🔬 Internals: Tree-sitter, AST, LSP & Code Indexing

This page explains the four technologies that work together to give the agent its understanding of your code. Each one operates at a different layer and solves a different problem.

Abstract Syntax Tree (AST)

An Abstract Syntax Tree is the data structure that results from parsing source code. Instead of treating a file as a flat string of characters, a parser reads the code and builds a tree where each node represents a meaningful unit of the language — a function definition, a block, an expression, an identifier.

// Source text
fn add(a: i32, b: i32) -> i32 {
    a + b
}

// What the AST looks like (simplified)
function_item
  name: identifier "add"
  parameters: parameters
    parameter: identifier "a" type: primitive_type "i32"
    parameter: identifier "b" type: primitive_type "i32"
  return_type: primitive_type "i32"
  body: block
    binary_expression
      left: identifier "a"
      right: identifier "b"

The AST removes all syntactic noise (whitespace, comments, parentheses used purely for grouping) and retains only the semantic structure of the code. All the other tools described below — Tree-sitter, and LSP — are built on top of some form of this structure.

Tree-sitter

Tree-sitter is a fast, incremental parser that builds an AST from source text. It is embedded directly into Zed as a Rust library (crates/language/src/language.rs exports tree_sitter::Node, Tree, Parser, etc.).

What it does

Tree-sitter parses a file into an AST using a grammar compiled for each language (e.g., tree_sitter_rust::LANGUAGE, tree_sitter_python::LANGUAGE).

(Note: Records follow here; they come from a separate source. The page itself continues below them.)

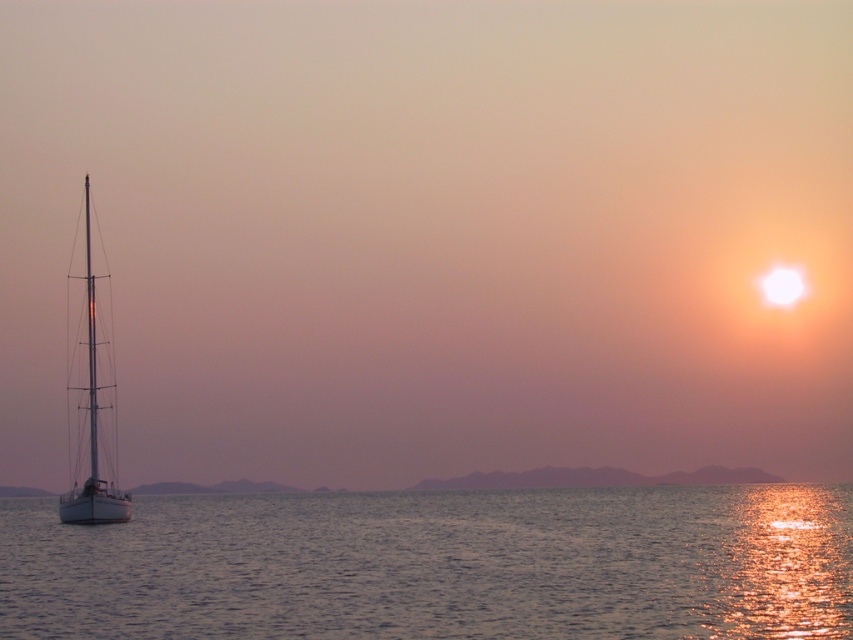 Question: Which point is closer to the camera taking this photo?

Choices:
 (A) (734, 538)
 (B) (74, 515)

Answer: (A)

Question: Which object appears farthest from the camera in this image?

Choices:
 (A) glistening silver water at lower left
 (B) white glossy sailboat at left

Answer: (B)

Question: Does glistening silver water at lower left have a smaller size compared to white glossy sailboat at left?

Choices:
 (A) yes
 (B) no

Answer: (A)

Question: Does glistening silver water at lower left appear on the right side of white glossy sailboat at left?

Choices:
 (A) yes
 (B) no

Answer: (A)

Question: Does glistening silver water at lower left appear on the right side of white glossy sailboat at left?

Choices:
 (A) no
 (B) yes

Answer: (B)

Question: Which point is closer to the camera?

Choices:
 (A) white glossy sailboat at left
 (B) glistening silver water at lower left

Answer: (B) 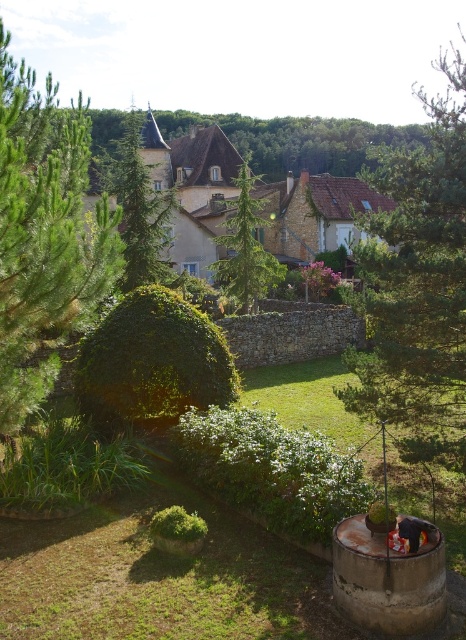 Is green leafy tree at center to the right of green needle-like tree at left from the viewer's perspective?

Indeed, green leafy tree at center is positioned on the right side of green needle-like tree at left.

Which is more to the left, green leafy tree at center or green needle-like tree at left?

From the viewer's perspective, green needle-like tree at left appears more on the left side.

Between point (413, 419) and point (89, 305), which one is positioned behind?

The point (413, 419) is more distant.

This screenshot has height=640, width=466. Identify the location of green leafy tree at center. 418,284.

Who is positioned more to the left, green needle-like tree at left or green textured tree at center?

Positioned to the left is green needle-like tree at left.

Which is behind, point (33, 256) or point (238, 264)?

The point (238, 264) is more distant.

In order to click on green needle-like tree at left in this screenshot , I will do click(45, 234).

Locate an element on the screen. This screenshot has width=466, height=640. green needle-like tree at left is located at coordinates (45, 234).

How distant is green needle-like tree at left from green textured pine tree at upper center?

24.41 meters

Who is more distant from viewer, (117, 273) or (124, 166)?

The point (124, 166) is more distant.

What are the coordinates of `green needle-like tree at left` in the screenshot? It's located at (45, 234). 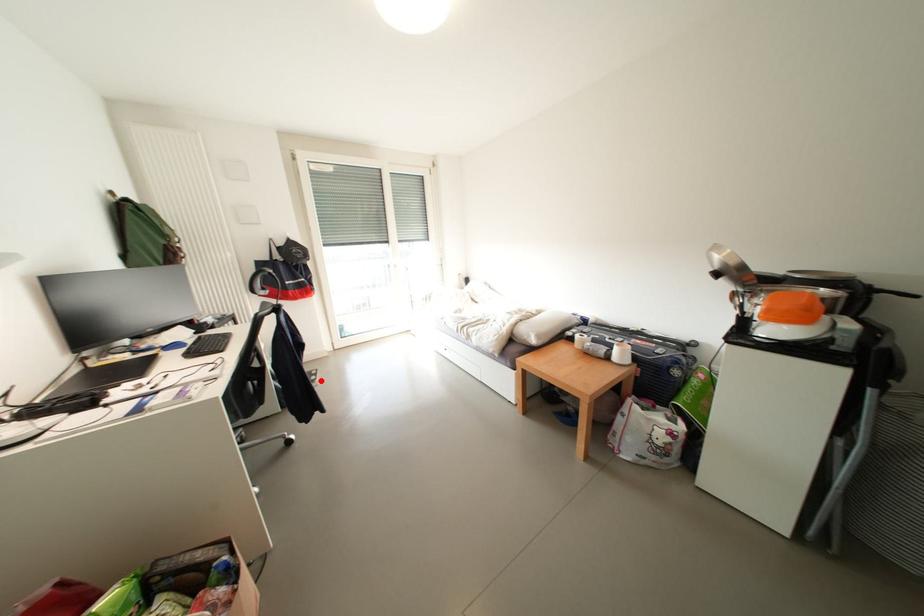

It is designed for editors: it is incremental, meaning it only re-parses the parts of a file that changed, not the whole document, making it fast enough to run on every keystroke.

Tree-sitter does not know anything about your project. It parses one file at a time, in isolation, with no knowledge of imports, types, or external definitions. It understands syntax — not semantics.

Where this repo uses it

Every open buffer in Zed maintains a TreeSitterData struct (see crates/language/src/buffer.rs). This gives each buffer a live, always-current syntax tree.

The specific place this matters for the agent is file outline generation, implemented in crates/agent/src/outline.rs:

rust

// From outline.rs
pub const AUTO_OUTLINE_SIZE: usize = 16384; // 16 KB

// When a file is larger than 16 KB, the agent reads the tree-sitter
// outline instead of the full file content.
let outline_items = buffer.read_with(cx, |buffer, _| {
    let snapshot = buffer.snapshot();
    snapshot.outline(None).items  // <-- this calls into tree-sitter
        .into_iter()
        .map(|item| item.to_point(&snapshot))
        .collect::<Vec<_>>()
});

When the agent opens a file over 16 KB, it asks the buffer for its outline — a compact, tree-sitter-derived list of top-level symbols (functions, structs, impls, classes, etc.) with their line ranges. This is sent to the model instead of the full file content, keeping context usage bounded on large files.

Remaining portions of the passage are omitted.